Police Operations Begin Against Sellers of the ‘Weekly Packet’ in Cuba

Audiovisual copies, which have been widespread on the island for more than a decade and de facto permitted by the authorities, were specifically prohibited in the latest provisions against private individuals.

Audiovisual copy shop in Havana. / 14ymedio

14ymedio bigger14ymedio, Natalia López Moya, Havana, 9 September 2024 — The alarm has spread through the shops in Cuba that sell the paquete [the weekly packet], the compendium of audiovisuals that for years has served as an alternative to the scanty official television schedule. “This week’s is the last one I’m going to sell because the operations and confiscations have already begun,” a self-employed worker from Lawton, in the Havana municipality of Diez de Octubre, told 14ymedio.

“The police came down hard on the person who sold me the matrix, which I then copy and sell to my clients, and they took away his hard drives, computers and everything he used for this business,” the entrepreneur said on condition of anonymity. “They have already started to apply the list of prohibited occupations that was published in the Official Gazette,” the woman said, referring to the Official Gazette of August 19, a huge legislative package that included up to 19 provisions with the aim of tightening measures against private activity. Among them, increasing to 125 the number of economic activities prohibited for micro, small and medium-sized enterprises (MSMEs ), non-agricultural cooperatives (CNA) and self-employed workers (TCP).

In the report, under the heading “Information, communication and telecommunications,” number 61 prohibits “cinematic exhibition activities (5914), which include films, documentaries, series, soap operas or other similar works, as well as their availability to the public through computer media.” With a few sentences, the Cuban government put an end to a practice that has been spreading throughout the island for more than a decade.

“I don’t know what I’m going to do without my Turkish soap opera, that’s the only thing that keeps me sane, because the situation is so difficult that without it I’d go crazy”

“I don’t know what I’m going to do without my Turkish soap opera, that’s the only thing that keeps me sane, because the situation is so difficult that without it I go crazy,” says Marilyn, a resident of Nuevo Vedado and a regular customer of a copy shop near the Army of Youth Labor market on Tulipán Street. “Today I went to the pharmacy in the morning and everyone was talking about it, it’s the topic of the day.”

“My provider had already told me that he was not going to continue and that he had found another job in a pizzeria.
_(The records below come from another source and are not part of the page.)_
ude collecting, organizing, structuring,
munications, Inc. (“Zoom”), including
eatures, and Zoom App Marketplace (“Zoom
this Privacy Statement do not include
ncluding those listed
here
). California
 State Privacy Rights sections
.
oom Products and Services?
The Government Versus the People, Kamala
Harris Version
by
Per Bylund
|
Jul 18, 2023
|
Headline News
The man had been in this business for more than eight years and everyone in the neighborhood knows him, he is very serious and very efficient,” she explains to this newspaper. “This makes no sense, it is not the time to be prohibiting more things, but to permit and open up.”

In the La Timba neighborhood, in the municipality of Plaza de la Revolución, inspectors visited several sellers of the weekly packet last week. “They told us that we couldn’t continue with this, that copying series, films, music and video games was never expressly permitted and that it was a distortion that had to be corrected,” explains Rubén, who also sells applications for Android mobile phones and software with language courses.
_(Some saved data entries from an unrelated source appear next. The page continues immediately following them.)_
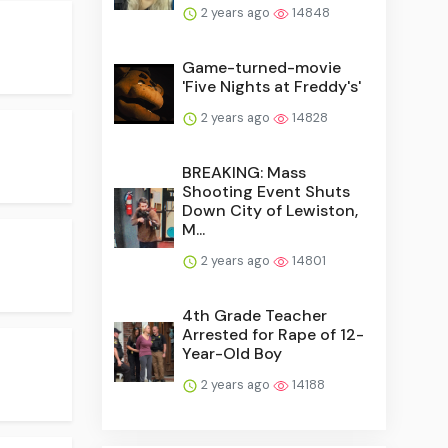
2 years ago
14848
Game-turned-movie
'Five Nights at Freddy's'
2 years ago
14828
BREAKING: Mass
Shooting Event Shuts
Down City of Lewiston,
M...
2 years ago
14801
4th Grade Teacher
Arrested for Rape of 12-
Year-Old Boy
2 years ago
14188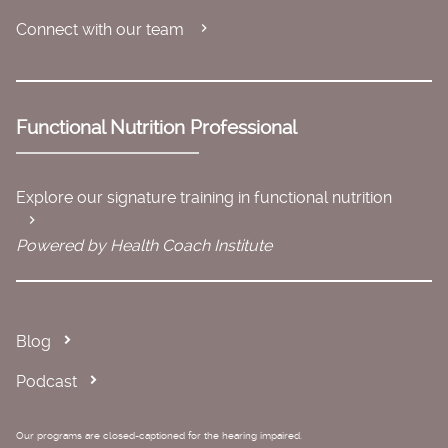
Connect with our team
Functional Nutrition Professional
Explore our signature training in functional nutrition
Powered by Health Coach Institute
Blog
Podcast
Our programs are closed-captioned for the hearing impaired.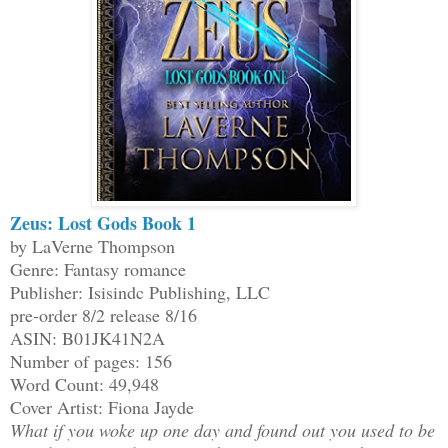
Zeus: Lost Gods Book 1
by LaVerne Thompson
Genre: Fantasy romance
Publisher: Isisindc Publishing, LLC
pre-order 8/2 release 8/16
ASIN: B01JK41N2A
Number of pages: 156
Word Count: 49,948
Cover Artist: Fiona Jayde
What if you woke up one day and found out you used to be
“Absolutely nothing, not even Little Red Riding Hood can be sold on video,” criticizes the packet seller. “Let’s see how they’re going to stop this because what’s going to happen is that people are going to close the shops and send the packet to the clients’ homes by courier. This only makes things more complicated for us, but people are going to continue to need to be entertained, these prohibitions are not going to make them watch the [State TV] Round Table.”

However, the weekly packet is not currently the main support for these audiovisuals censored on national television

The most widely held opinion among the sources consulted by this newspaper is that the measure is due to an attempt by the authorities to stop the flow of content which includes documentaries critical of the communist model, testimonies of Vladimir Putin’s excesses in the war in Ukraine, documents on Stalin’s crimes and a wealth of historical material on the repressive acts of the Cuban regime.

The weekly packet, however, is not currently the main medium for these audiovisuals censored on national television. Although the weekly compilation initially gave the government a lot of headaches, soon after those who operate the business instituted the rule of “zero politics, zero violence, zero pornography,” which allowed them to avoid official censorship, although it has never been well received by cultural institutions, which accuse them of promoting frivolity and bad taste.

The mochila [backpack] was the official antidote that the authorities found against the “poison that they are putting in the heads” of young people in the weekly packet. However, the underground choice won the battle. The alternative prepared by the Cuban State and distributed through the Youth Computer Clubs, despite its enormous resources, barely found an audience and was slowly languishing

Now the paquete has encountered a new enemy in the form of a new regulation, and no one knows whether it can be strictly enforced or whether it will become another absurd prohibition overtaken by reality.